- Exercise -
Filter the listing below, keeping every line that holds "effets".

- Data records -
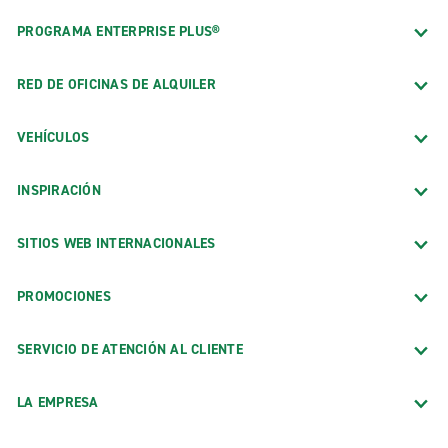
PROGRAMA ENTERPRISE PLUS®
RED DE OFICINAS DE ALQUILER
VEHÍCULOS
INSPIRACIÓN
SITIOS WEB INTERNACIONALES
PROMOCIONES
SERVICIO DE ATENCIÓN AL CLIENTE
LA EMPRESA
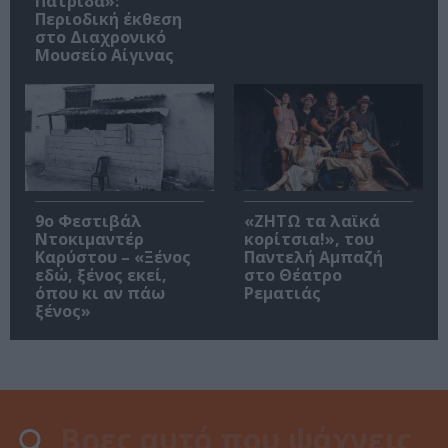
Πατρίδα»:
Περιοδική έκθεση
στο Διαχρονικό
Μουσείο Αίγινας
9ο Φεστιβάλ
«ΖΗΤΩ τα λαϊκά
Ντοκιμαντέρ
κορίτσια!», του
Καρύστου – «Ξένος
Παντελή Αμπαζή
εδώ, ξένος εκεί,
στο Θέατρο
όπου κι αν πάω
Ρεματιάς
ξένος»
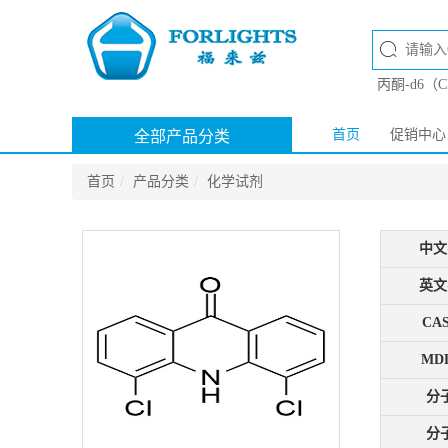
丙酮-d6（
首页
促销中心
全部产品分类
首页
产品分类
化学试剂
中文
英文
CAS
MDL
分
分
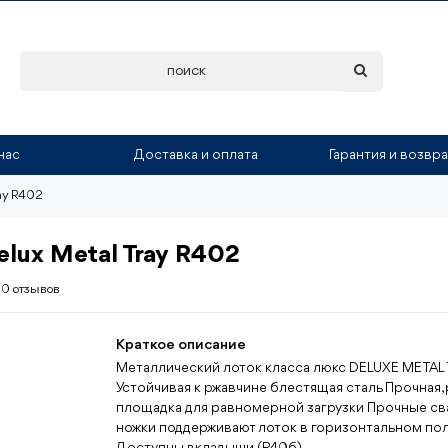
нас
Доставка и оплата
Гарантия и возвра
ray R402
lux Metal Tray R402
0 отзывов
Краткое описание
Металлический лоток класса люкс DELUXE METAL
Устойчивая к ржавчине блестящая сталь Прочная,
площадка для равномерной загрузки Прочные с
ножки поддерживают лоток в горизонтальном по
Доступны вкладыши (R406) ...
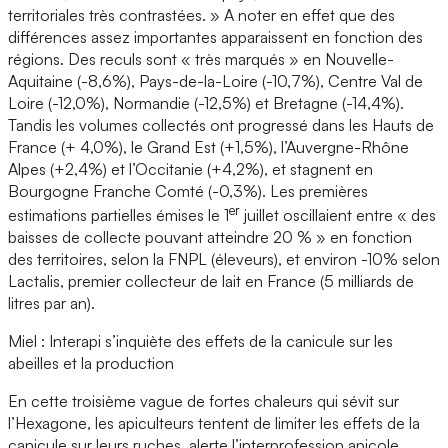
territoriales très contrastées. » A noter en effet que des
différences assez importantes apparaissent en fonction des
régions. Des reculs sont « très marqués » en Nouvelle-
Aquitaine (-8,6%), Pays-de-la-Loire (-10,7%), Centre Val de
Loire (-12,0%), Normandie (-12,5%) et Bretagne (-14,4%).
Tandis les volumes collectés ont progressé dans les Hauts de
France (+ 4,0%), le Grand Est (+1,5%), l’Auvergne-Rhône
Alpes (+2,4%) et l’Occitanie (+4,2%), et stagnent en
Bourgogne Franche Comté (-0,3%). Les premières
er
estimations partielles émises le 1
juillet oscillaient entre « des
baisses de collecte pouvant atteindre 20 % » en fonction
des territoires, selon la FNPL (éleveurs), et environ -10% selon
Lactalis, premier collecteur de lait en France (5 milliards de
litres par an).
Miel : Interapi s’inquiète des effets de la canicule sur les
abeilles et la production
En cette troisième vague de fortes chaleurs qui sévit sur
l’Hexagone, les apiculteurs tentent de limiter les effets de la
canicule sur leurs ruches, alerte l’interprofession apicole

- Solution -
Miel : Interapi s’inquiète des effets de la canicule sur les
l’Hexagone, les apiculteurs tentent de limiter les effets de la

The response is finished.